THE CONSERVATION OF ENERGY.
The total amount of Energy, Potential and Kinetic, existing in the universe is always a fixed quantity. It is not, however, like Force, rigidly bound up with the individual particles in which it is from time to time manifested. As we have already seen, it can be transferred from one particle or set of particles to another. For this reason it has been deemed desirable to embody the principle in different language from that which we employed in the somewhat analogous case of Force. While Forces persist, Energies are conserved. The concrete and practical results of this difference are enormous.

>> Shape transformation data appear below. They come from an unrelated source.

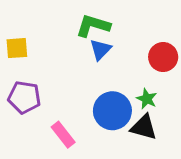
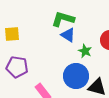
blue triangle: (100, 50) -> (68, 35), turned -42
green star: (147, 99) -> (85, 51), moved

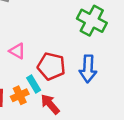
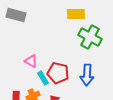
cyan rectangle: (34, 84) -> (43, 78), moved

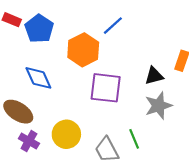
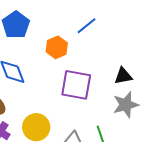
orange hexagon: (83, 50) -> (57, 47), size x0.7

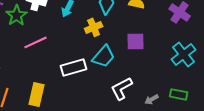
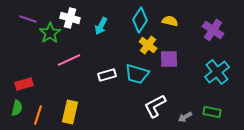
yellow cross: (94, 27) -> (148, 45), moved, turned -30
cyan trapezoid: (104, 56) -> (137, 74), turned 65
white rectangle: (74, 67) -> (107, 75), moved, size x0.7

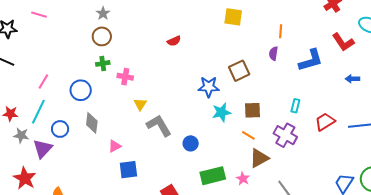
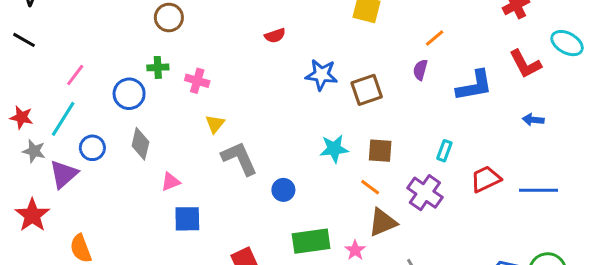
orange line: (281, 31) -> (435, 38), turned 40
green cross: (103, 63) -> (158, 67), moved
blue star: (209, 87) -> (321, 75), moved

It does not come within the scope of the present work to give a full account of the quantitative relations subsisting between the various species of Energy; it will be sufficient to trace their equivalence in its broader qualitative aspect. For this purpose we may consider the phenomena of Conservation under three heads: the passage of Energy from the Potential Mode to the Kinetic, the passage of Energy from the Kinetic Mode to the Potential, and the passage of Energy from one species of the Kinetic Mode to another.

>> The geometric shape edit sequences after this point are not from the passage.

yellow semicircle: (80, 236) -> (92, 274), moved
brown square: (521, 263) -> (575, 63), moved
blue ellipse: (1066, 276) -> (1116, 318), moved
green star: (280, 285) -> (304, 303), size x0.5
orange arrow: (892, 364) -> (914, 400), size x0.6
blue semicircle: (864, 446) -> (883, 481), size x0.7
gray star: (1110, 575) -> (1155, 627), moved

Potential Energy or relative statical separation has a tendency constantly to pass into the Kinetic Mode, under the influence of Force. Every free body or particle, unless restrained by an antagonistic Force, or kept in separation by a continuous Kinetic Energy, is aggregated at once with other bodies or particles which attract it. A mass poised on a ledge or suspended by a rope is prevented from aggregating with the earth by the Force of cohesion; but when some external Energy has pushed it off the ledge or severed the rope, its Potential Energy passes at once into the Kinetic Mode, under the influence of gravitation. Two molecules of water vapour are prevented from aggregating under the relatively feeble attraction of cohesion at a distance by their inertia — that is, by the relatively strong cohesion of surrounding or intervening matters (just as a mass on the table, though attracted by the earth, is prevented from aggregating by the intervention of the cohering boards) — but when some external Energy brings them within such a distance of one another that the resistances are overcome by their mutual attractions, their Potential Energy becomes Kinetic, and they aggregate with one another. Two atoms (having affinities for one another) are similarly prevented from aggregating by inertia; but when brought within the sphere of their mutual attraction, their Potential Energy becomes at once Kinetic, and they combine with one another. So also, two electrical units are prevented from aggregating in the Leyden jar by the electrical neutrality of the glass partition; but when a conducting medium is made to connect them, their Potential Energy passes into the Kinetic Mode and they rush together at once.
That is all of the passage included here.